→ PROBLEM REQUIREMENTS:
The answer is to consist only of an exact retyping of the lines from the one containing "2012-06-28 17:34" to the end of the entries, without pictures.

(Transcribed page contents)
Start of Block
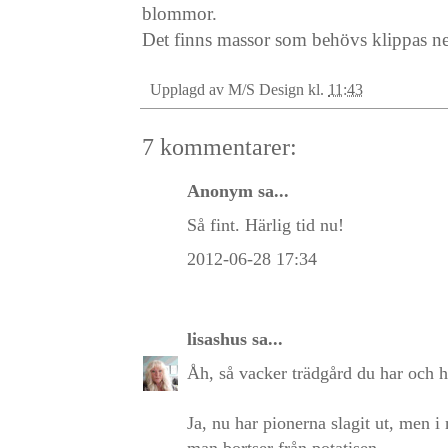
blommor.
Det finns massor som behövs klippas ner 
Upplagd av
M/S Design
kl.
11:43
7 kommentarer:
Anonym sa...
Så fint. Härlig tid nu!
2012-06-28 17:34
lisashus
sa...
Åh, så vacker trädgård du har och h
Ja, nu har pionerna slagit ut, men i
man bortser från potatisen.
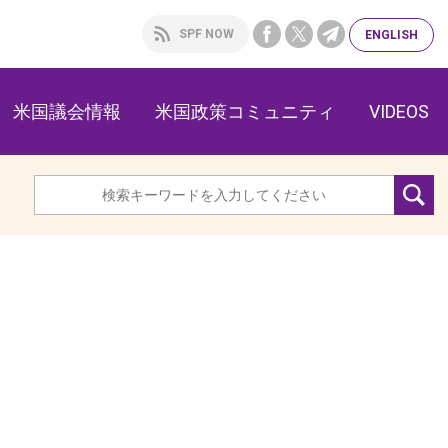
SPF NOW
ENG
LISH
米国議会情報
米国政策コミュニティ
VIDEOS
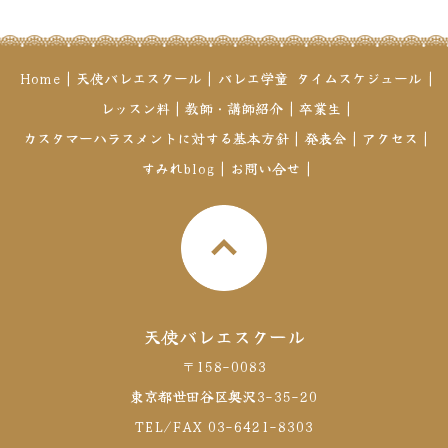
Home
|
天使バレエスクール
|
バレエ学童
タイムスケジュール
|
レッスン料
|
教師・講師紹介
|
卒業生
|
カスタマーハラスメントに対する基本方針
|
発表会
|
アクセス
|
すみれblog
|
お問い合せ
|
天使バレエスクール
〒158-0083
東京都世田谷区奥沢3-35-20
TEL/FAX 03-6421-8303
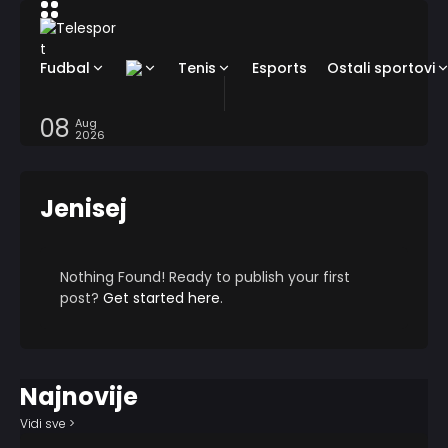
Fudbal
Tenis
Esports
Ostali sportovi
08
Aug
2026
Jenisej
Nothing Found! Ready to publish your first
post?
Get started here
.
Najnovije
Vidi sve >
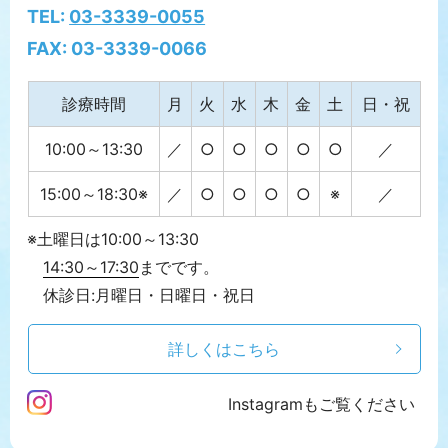
TEL:
03-3339-0055
FAX: 03-3339-0066
診療時間
月
火
水
木
金
土
日・祝
10:00～13:30
／
○
○
○
○
○
／
15:00～18:30※
／
○
○
○
○
※
／
※土曜日は
10:00～13:30
14:30～17:30
までです。
休診日:月曜日・日曜日・祝日
詳しくはこちら
Instagramもご覧ください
End of Block
→ RESULT OF THE TASK:
2012-06-28 17:34
lisashus
sa...
Åh, så vacker trädgård du har och h
Ja, nu har pionerna slagit ut, men i
man bortser från potatisen.
SPF NOW
ENG
LISH
米国議会情報
米国政策コミュニティ
VIDEOS
Home
|
天使バレエスクール
|
バレエ学童
タイムスケジュール
|
レッスン料
|
教師・講師紹介
|
卒業生
|
カスタマーハラスメントに対する基本方針
|
発表会
|
アクセス
|
すみれblog
|
お問い合せ
|
天使バレエスクール
〒158-0083
東京都世田谷区奥沢3-35-20
TEL/FAX 03-6421-8303
Fudbal
Tenis
Esports
Ostali sportovi
08
Aug
2026
Jenisej
Nothing Found! Ready to publish your first
post?
Get started here
.
Najnovije
Vidi sve >
TEL:
03-3339-0055
FAX: 03-3339-0066
診療時間
月
火
水
木
金
土
日・祝
10:00～13:30
／
○
○
○
○
○
／
15:00～18:30※
／
○
○
○
○
※
／
※土曜日は
10:00～13:30
14:30～17:30
までです。
休診日:月曜日・日曜日・祝日
詳しくはこちら
Instagramもご覧ください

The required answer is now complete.